CF is caused by a mutation in a gene called the cystic fibrosis transmembrane conductance regulator (CFTR). When you are diagnosed with CF, it means you have two defective CFTR genes. You inherited one copy of the CFTR gene from your mother and one from your father.

Does everyone have a CFTR gene?

Every person has two copies of the cystic fibrosis transmembrane conductance regulator (CFTR) gene.

Does everyone have the CFTR gene?

What chromosome is CF located on?

Cystic fibrosis is a disease that is caused by an abnormal gene. An abnormal gene is called a genetic mutation. The gene that causes problems in CF is found on the seventh chromosome. There are many mutations (abnormal genes) that have been shown to cause CF disease.

Who was the first person to have cystic fibrosis?

Defying the Odds. Dorothy Andersen was born in Asheville, North Carolina, in 1901, and at age 13 moved with her mother to Vermont after the death of her Danish father.

Why does CF cause salty skin?

Why do people with CF have salty skin? In people with CF there is a problem in the transport of chloride across cell membranes. This causes thicker, stickier mucus in the lungs and digestive system, but also results in higher levels of chloride (as salt) in sweat compared with those who do not have cystic fibrosis.

Where is the CFTR gene located in cystic fibrosis?

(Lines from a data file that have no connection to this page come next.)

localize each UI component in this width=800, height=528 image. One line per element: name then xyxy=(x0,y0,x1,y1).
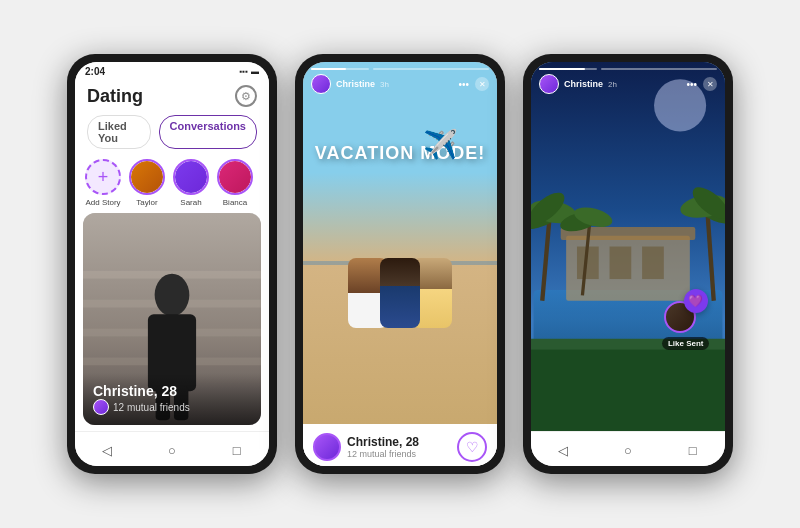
story-header-inner: Christine 3h ••• ✕ xyxy=(311,68,489,94)
home-button-1[interactable]: ○ xyxy=(160,438,184,462)
story-overlay-text: VACATION MODE! xyxy=(315,143,485,164)
signal-icon: ▪▪▪ xyxy=(239,67,248,76)
story-user-row-3: Christine 2h ••• ✕ xyxy=(539,74,717,94)
story-actions-3: ••• ✕ xyxy=(686,77,717,91)
plane-emoji: ✈️ xyxy=(423,128,458,161)
story-progress-fill-3 xyxy=(539,68,585,70)
svg-rect-14 xyxy=(642,247,664,280)
time-1: 2:04 xyxy=(85,66,105,77)
story-progress-fill xyxy=(311,68,346,70)
card-info-overlay: Christine, 28 12 mutual friends xyxy=(83,373,261,425)
story-user-row: Christine 3h ••• ✕ xyxy=(311,74,489,94)
story-bianca[interactable]: Bianca xyxy=(217,159,253,207)
close-icon[interactable]: ✕ xyxy=(475,77,489,91)
profile-card[interactable]: Christine, 28 12 mutual friends xyxy=(83,213,261,425)
story-progress-row-3 xyxy=(539,68,717,70)
add-story-label: Add Story xyxy=(85,198,120,207)
stories-row: + Add Story Taylor Sarah Bianca xyxy=(75,153,269,213)
more-icon[interactable]: ••• xyxy=(458,79,469,90)
story-label-sarah: Sarah xyxy=(180,198,201,207)
settings-button[interactable]: ⚙ xyxy=(235,85,257,107)
phone-1: 2:04 ▪▪▪ ▬ Dating ⚙ Liked You Conversati… xyxy=(67,54,277,474)
story-sarah[interactable]: Sarah xyxy=(173,159,209,207)
story-bottom-2: Christine, 28 12 mutual friends ♡ xyxy=(303,424,497,466)
story-label-taylor: Taylor xyxy=(136,198,157,207)
status-bar-1: 2:04 ▪▪▪ ▬ xyxy=(75,62,269,79)
resort-background: 💜 Like Sent xyxy=(531,62,725,431)
add-story-button[interactable]: + xyxy=(85,159,121,195)
story-header-inner-3: Christine 2h ••• ✕ xyxy=(539,68,717,94)
like-sent-bubble: 💜 Like Sent xyxy=(662,289,710,350)
phone-1-screen: 2:04 ▪▪▪ ▬ Dating ⚙ Liked You Conversati… xyxy=(75,62,269,466)
app-header: Dating ⚙ xyxy=(75,79,269,111)
gear-icon: ⚙ xyxy=(241,90,251,103)
story-profile-row-2: Christine, 28 12 mutual friends ♡ xyxy=(313,432,487,462)
story-username-3: Christine xyxy=(564,79,603,89)
story-time-3: 2h xyxy=(608,80,617,89)
like-button-2[interactable]: ♡ xyxy=(457,432,487,462)
story-progress-bar-2 xyxy=(373,68,489,70)
beach-background: VACATION MODE! ✈️ xyxy=(303,62,497,431)
story-screen-2[interactable]: VACATION MODE! ✈️ Christine 3h xyxy=(303,62,497,431)
story-user-avatar-3 xyxy=(539,74,559,94)
phone-3-screen: 💜 Like Sent Christine xyxy=(531,62,725,466)
story-profile-mutual-2: 12 mutual friends xyxy=(347,449,419,459)
tab-conversations[interactable]: Conversations xyxy=(159,115,257,149)
story-progress-bar-3a xyxy=(539,68,597,70)
tab-liked-you[interactable]: Liked You xyxy=(87,115,151,149)
story-profile-avatar-2 xyxy=(313,433,341,461)
like-heart-icon: 💜 xyxy=(684,289,708,313)
story-progress-bar-3b xyxy=(601,68,717,70)
story-profile-info-2: Christine, 28 12 mutual friends xyxy=(347,435,419,459)
nav-bar-1: ◁ ○ □ xyxy=(75,431,269,466)
tabs-row: Liked You Conversations xyxy=(75,111,269,153)
people-group xyxy=(348,258,452,328)
like-sent-label: Like Sent xyxy=(662,337,710,350)
story-header-3: Christine 2h ••• ✕ xyxy=(531,62,725,72)
story-add[interactable]: + Add Story xyxy=(85,159,121,207)
card-mutual: 12 mutual friends xyxy=(93,399,251,415)
recent-button-1[interactable]: □ xyxy=(225,438,249,462)
phone-2-screen: VACATION MODE! ✈️ Christine 3h xyxy=(303,62,497,466)
like-avatar-stack: 💜 xyxy=(664,289,708,333)
nav-bar-3: ◁ ○ □ xyxy=(531,431,725,466)
story-header-2: Christine 3h ••• ✕ xyxy=(303,62,497,72)
story-profile-name-2: Christine, 28 xyxy=(347,435,419,449)
story-user-avatar xyxy=(311,74,331,94)
story-screen-3[interactable]: 💜 Like Sent Christine xyxy=(531,62,725,431)
close-icon-3[interactable]: ✕ xyxy=(703,77,717,91)
person-2 xyxy=(380,258,420,328)
phone-3: 💜 Like Sent Christine xyxy=(523,54,733,474)
story-actions: ••• ✕ xyxy=(458,77,489,91)
back-icon-1: ◁ xyxy=(102,443,112,458)
story-progress-row xyxy=(311,68,489,70)
mini-avatar xyxy=(93,399,109,415)
back-button-1[interactable]: ◁ xyxy=(95,438,119,462)
svg-point-4 xyxy=(155,274,190,316)
back-icon-3: ◁ xyxy=(558,443,568,458)
story-taylor[interactable]: Taylor xyxy=(129,159,165,207)
recent-button-3[interactable]: □ xyxy=(681,438,705,462)
story-time: 3h xyxy=(380,80,389,89)
card-name: Christine, 28 xyxy=(93,383,251,399)
app-title: Dating xyxy=(87,86,143,107)
svg-rect-28 xyxy=(531,350,725,431)
story-username: Christine xyxy=(336,79,375,89)
story-avatar-bianca[interactable] xyxy=(217,159,253,195)
story-avatar-sarah[interactable] xyxy=(173,159,209,195)
home-icon-1: ○ xyxy=(168,443,176,458)
resort-svg xyxy=(531,62,725,431)
phone-2: VACATION MODE! ✈️ Christine 3h xyxy=(295,54,505,474)
status-icons-1: ▪▪▪ ▬ xyxy=(239,67,259,76)
recent-icon-1: □ xyxy=(233,443,241,458)
home-button-3[interactable]: ○ xyxy=(616,438,640,462)
svg-rect-13 xyxy=(610,247,632,280)
home-icon-3: ○ xyxy=(624,443,632,458)
more-icon-3[interactable]: ••• xyxy=(686,79,697,90)
story-avatar-taylor[interactable] xyxy=(129,159,165,195)
battery-icon: ▬ xyxy=(251,67,259,76)
story-label-bianca: Bianca xyxy=(223,198,247,207)
recent-icon-3: □ xyxy=(689,443,697,458)
story-progress-bar xyxy=(311,68,369,70)
back-button-3[interactable]: ◁ xyxy=(551,438,575,462)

CFTR. The cystic fibrosis transmembrane conductance regulator (CFTR) is defective in cystic fibrosis (CF). This protein is a channel that sits on the surface of cells and transports chloride and other molecules, such as bicarbonate. The gene that encodes the CFTR protein, which is also called CFTR, is located on chromosome 7.

How can you tell if you have a CFTR mutation?

Genetic testing can be used to tell if a person carries a mutation of the CFTR gene. The test looks at a person’s DNA (genetic material), which can be taken from cells in a blood sample or saliva sample.

What is the function of the CFTR protein?

The CFTR protein also regulates the function of other channels, such as those that transport positively charged particles called sodium ions across cell membranes. These channels are necessary for the normal function of organs such as the lungs and pancreas.

How does the CFTR-CF transmembrane conductance regulator function?

CFTR – CF transmembrane conductance regulator This gene encodes a member of the ATP-binding cassette (ABC) transporter superfamily. The encoded protein functions as a chloride channel, making it unique among members of this protein family, and controls ion and water secretion and absorption in epithelial tissues.